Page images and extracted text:
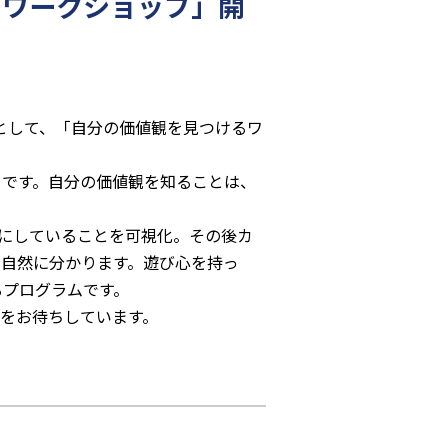
るワークショップ」開
として、「自分の価値観を見つけるワ
とです。自分の価値観を知ることは、
切にしていることを可視化。その後カ
自然に分かります。遊び心を持っ
るプログラムです。
をお待ちしています。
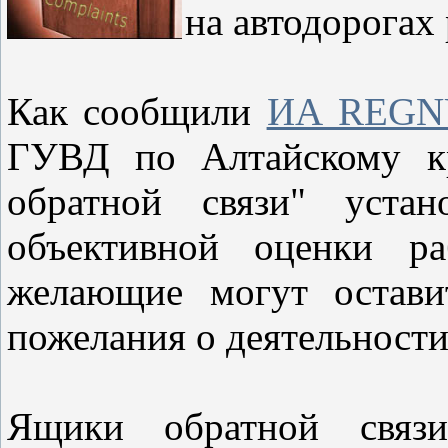
на автодорогах 
Как сообщили
ИА REG
ГУВД по Алтайскому кр
обратной связи" уста
объективной оценки ра
желающие могут остави
пожелания о деятельност
Ящики обратной связ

__The problem__. How many lines in the records above contain the word "обратной"? Reply with the number alone.

__Response to the task__. 2